== Segment start ==
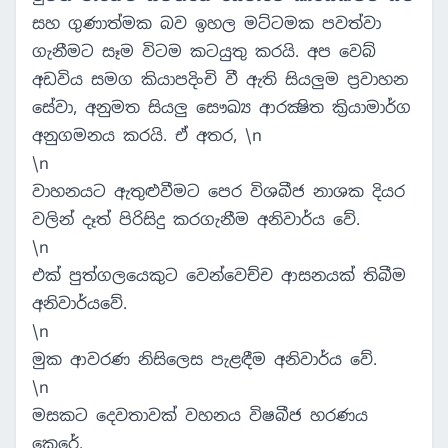
සහ ගුණාත්මක බව ඉහල මට්ටමක පවත්වා
ගැනීමට සෑම විටම කටයුතු කරයි. අප වෙබ්
අඩවිය සමග කියාපදිංචි වී ඇති සියලුම ප්‍රවාහන
සේවා, අනුමත සියලු සෞඛ්‍ය ආරක්‍ෂිත ක්‍රියාමාර්ග
අනුගමනය කරයි. ඒ අතර, \n
\n
වාහනයට ඇතුළුවීමට පෙර විශබීජ නාශක දියර
වලින් දෑත් පිරිසිදු කරගැනීම අනිවාර්ය වේ.
\n
එක් පුත්ගලයෙකුට වෙන්වෙච්ච ආසනයක් තිබීම
අනිවාර්යවේ.
\n
මුක ආවරණ නිසිලෙස පැළඳීම අනිවාර්ය වේ.
\n
මසකට දෙවතාවක් වහනය විෂබීජ හරණය
කෙරේ.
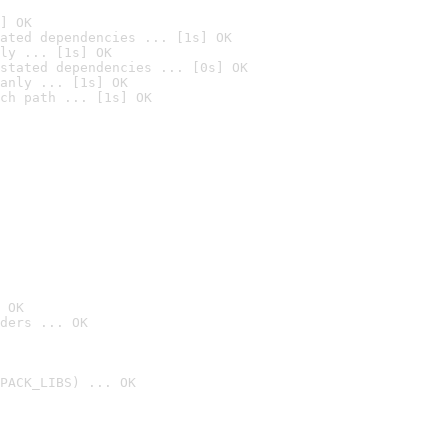
] OK
ated dependencies ... [1s] OK
ly ... [1s] OK
stated dependencies ... [0s] OK
anly ... [1s] OK
ch path ... [1s] OK
 OK
ders ... OK
PACK_LIBS) ... OK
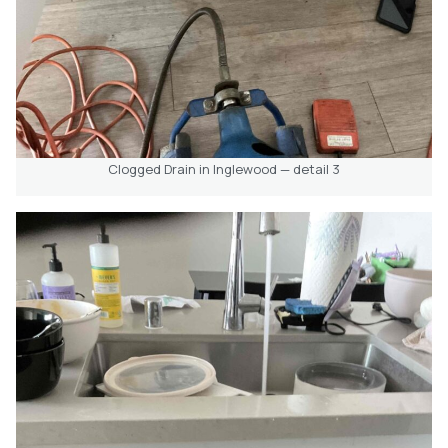
Clogged Drain in Inglewood — detail 3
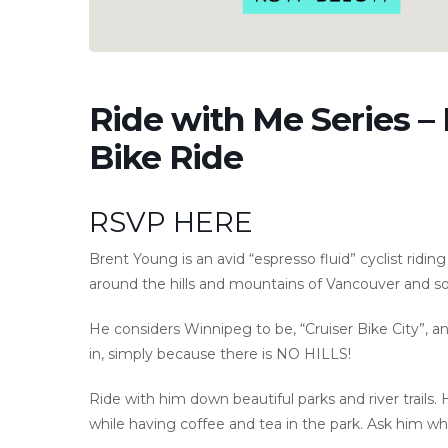
Ride with Me Series –
Bike Ride
RSVP HERE
Brent Young is an avid “espresso fluid” cyclist ridin
around the hills and mountains of Vancouver and so
He considers Winnipeg to be, “Cruiser Bike City”, and
in, simply because there is NO HILLS!
Ride with him down beautiful parks and river trails. 
while having coffee and tea in the park. Ask him w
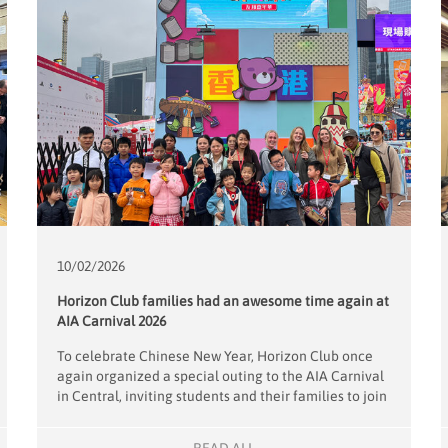
10/02/
2026
Horizon Club families had an awesome time again at
AIA Carnival 2026
To celebrate Chinese New Year, Horizon Club once
again organized a special outing to the AIA Carnival
in Central, inviting students and their families to join
the festivities. Eight dedicated volunteers
accompanied 15 Horizon Club children and their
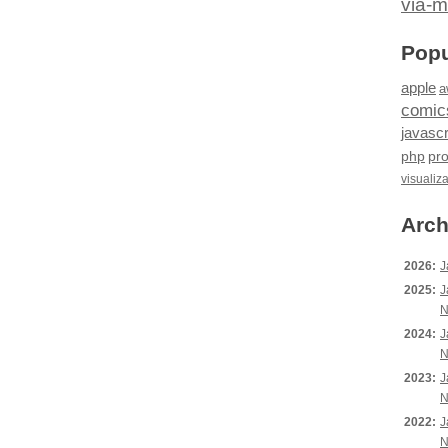
via-m
Popu
apple
a
comic
javascr
php
pr
visualiz
Arch
2026:
J
2025:
J
N
2024:
J
N
2023:
J
N
2022:
J
N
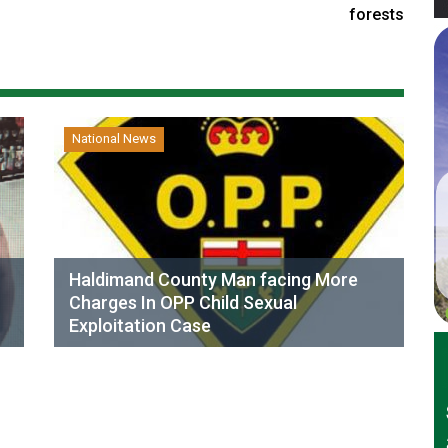
forests
National News
Haldimand County Man facing More
Charges In OPP Child Sexual
Exploitation Case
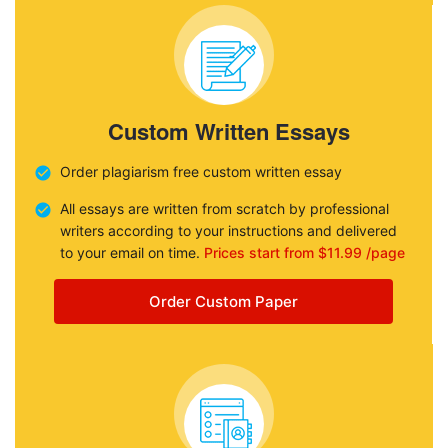
Custom Written Essays
Order plagiarism free custom written essay
All essays are written from scratch by professional
writers according to your instructions and delivered
to your email on time.
Prices start from $11.99 /page
Order Custom Paper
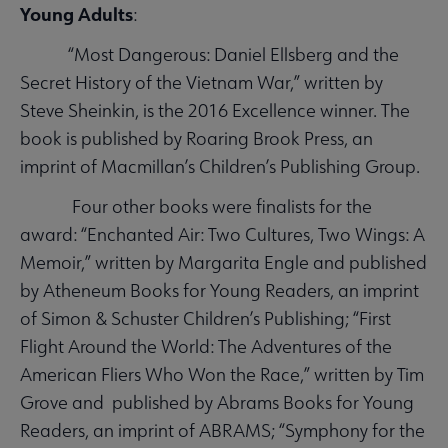
Young Adults
:
“Most Dangerous: Daniel Ellsberg and the
Secret History of the Vietnam War,” written by
Steve Sheinkin, is the 2016 Excellence winner. The
book is published by Roaring Brook Press, an
imprint of Macmillan’s Children’s Publishing Group.
Four other books were finalists for the
award: “Enchanted Air: Two Cultures, Two Wings: A
Memoir,” written by Margarita Engle and published
by Atheneum Books for Young Readers, an imprint
of Simon & Schuster Children’s Publishing; “First
Flight Around the World: The Adventures of the
American Fliers Who Won the Race,” written by Tim
Grove and published by Abrams Books for Young
Readers, an imprint of ABRAMS; “Symphony for the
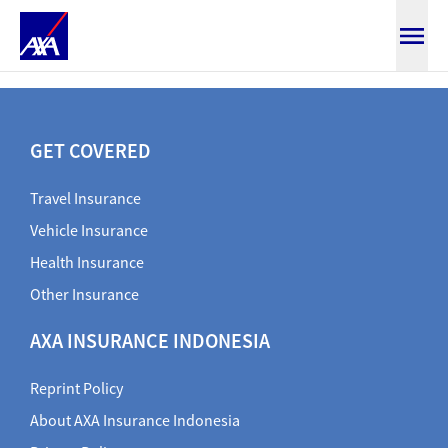
claim health document
GET COVERED
Travel Insurance
Vehicle Insurance
Health Insurance
Other Insurance
AXA INSURANCE INDONESIA
Reprint Policy
About AXA Insurance Indonesia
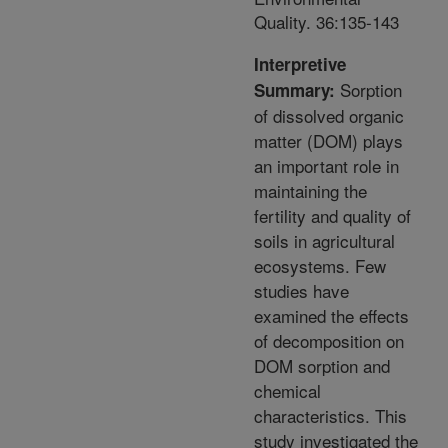
Quality. 36:135-143
Interpretive
Sorption
Summary:
of dissolved organic
matter (DOM) plays
an important role in
maintaining the
fertility and quality of
soils in agricultural
ecosystems. Few
studies have
examined the effects
of decomposition on
DOM sorption and
chemical
characteristics. This
study investigated the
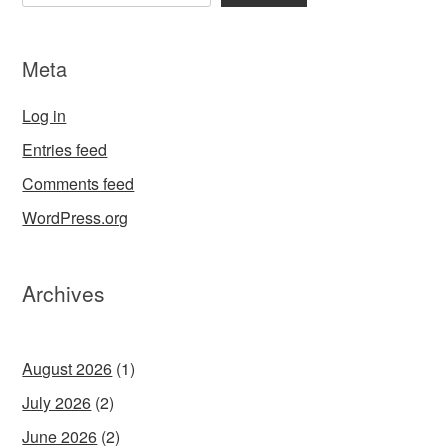
Meta
Log in
Entries feed
Comments feed
WordPress.org
Archives
August 2026
(1)
July 2026
(2)
June 2026
(2)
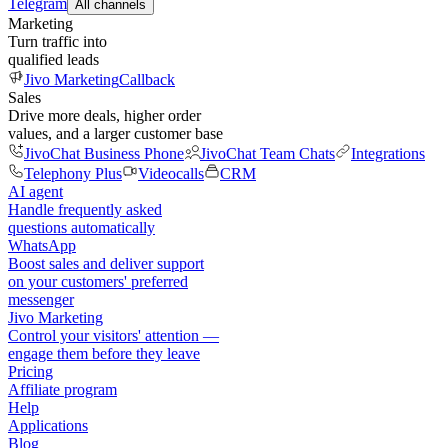
Telegram
All channels
Marketing
Turn traffic into
qualified leads
Jivo Marketing
Callback
Sales
Drive more deals, higher order
values, and a larger customer base
JivoChat Business Phone
JivoChat Team Chats
Integrations
Telephony Plus
Videocalls
CRM
AI agent
Handle frequently asked
questions automatically
WhatsApp
Boost sales and deliver support
on your customers' preferred
messenger
Jivo Marketing
Control your visitors' attention —
engage them before they leave
Pricing
Affiliate program
Help
Applications
Blog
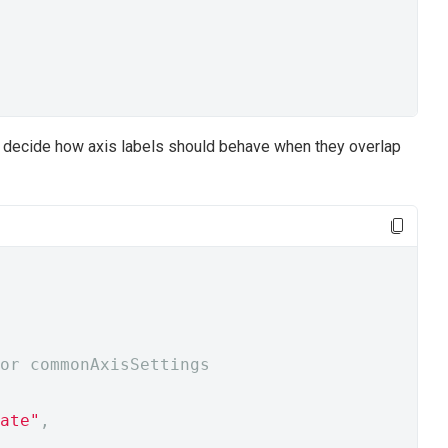
to decide how axis labels should behave when they overlap
or commonAxisSettings
ate"
,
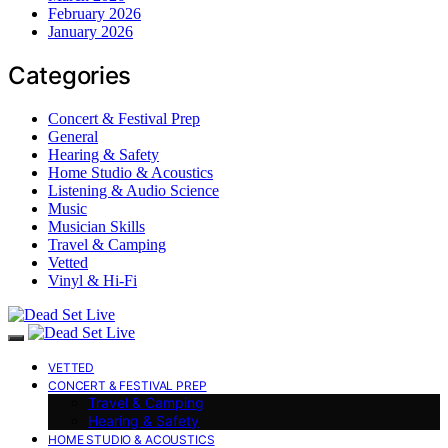
February 2026
January 2026
Categories
Concert & Festival Prep
General
Hearing & Safety
Home Studio & Acoustics
Listening & Audio Science
Music
Musician Skills
Travel & Camping
Vetted
Vinyl & Hi-Fi
VETTED
CONCERT & FESTIVAL PREP
Travel & Camping
Hearing & Safety
HOME STUDIO & ACOUSTICS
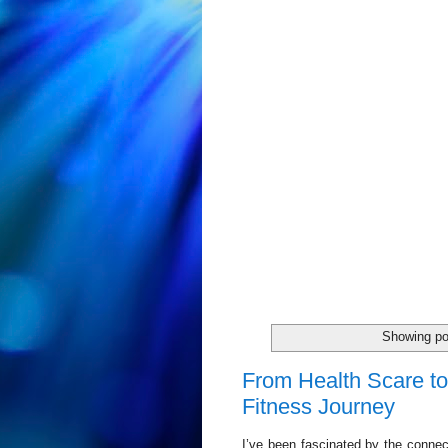
Showing po
From Health Scare to
Fitness Journey
I’ve been fascinated by the conne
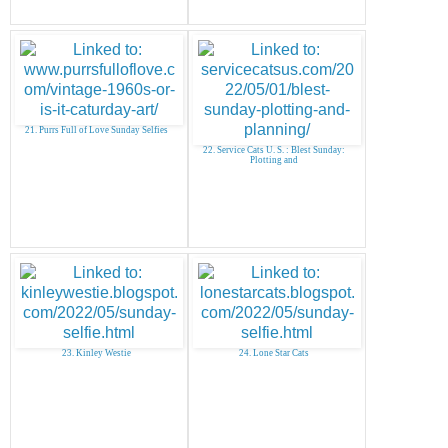
21. Purrs Full of Love Sunday Selfies
22. Service Cats U. S. : Blest Sunday:
Plotting and
23. Kinley Westie
24. Lone Star Cats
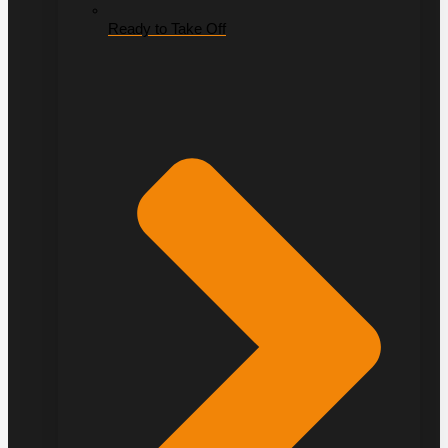
Ready to Take Off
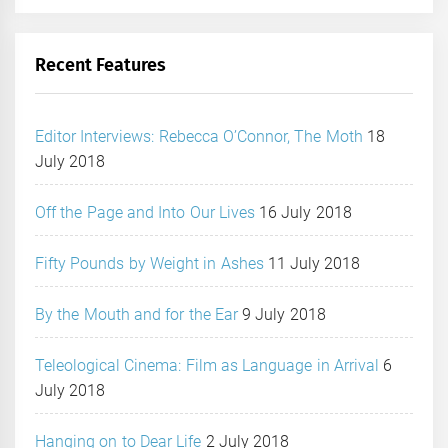
Recent Features
Editor Interviews: Rebecca O’Connor, The Moth
18
July 2018
Off the Page and Into Our Lives
16 July 2018
Fifty Pounds by Weight in Ashes
11 July 2018
By the Mouth and for the Ear
9 July 2018
Teleological Cinema: Film as Language in Arrival
6
July 2018
Hanging on to Dear Life
2 July 2018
== Segment end ==
INSTRUCTIONS FOR THE TASK | Give back exactly the lines from the one containing "on your customers' preferred" to the final line of the entries, both included, and no picture.

RESPONSE BOX |
on your customers' preferred
messenger
Jivo Marketing
Control your visitors' attention —
engage them before they leave
Pricing
Affiliate program
Help
Applications
Blog
to decide how axis labels should behave when they overlap
or commonAxisSettings
ate"
,
February 2026
January 2026
Categories
Concert & Festival Prep
General
Hearing & Safety
Home Studio & Acoustics
Listening & Audio Science
Music
Musician Skills
Travel & Camping
Vetted
Vinyl & Hi-Fi
VETTED
CONCERT & FESTIVAL PREP
Travel & Camping
Hearing & Safety
HOME STUDIO & ACOUSTICS
Showing po
From Health Scare to
Fitness Journey
I’ve been fascinated by the conne
21. Purrs Full of Love Sunday Selfies
22. Service Cats U. S. : Blest Sunday:
Plotting and
23. Kinley Westie
24. Lone Star Cats
Ready to Take Off
Recent Features
Editor Interviews: Rebecca O’Connor, The Moth
18
July 2018
Off the Page and Into Our Lives
16 July 2018
Fifty Pounds by Weight in Ashes
11 July 2018
By the Mouth and for the Ear
9 July 2018
Teleological Cinema: Film as Language in Arrival
6
July 2018
Hanging on to Dear Life
2 July 2018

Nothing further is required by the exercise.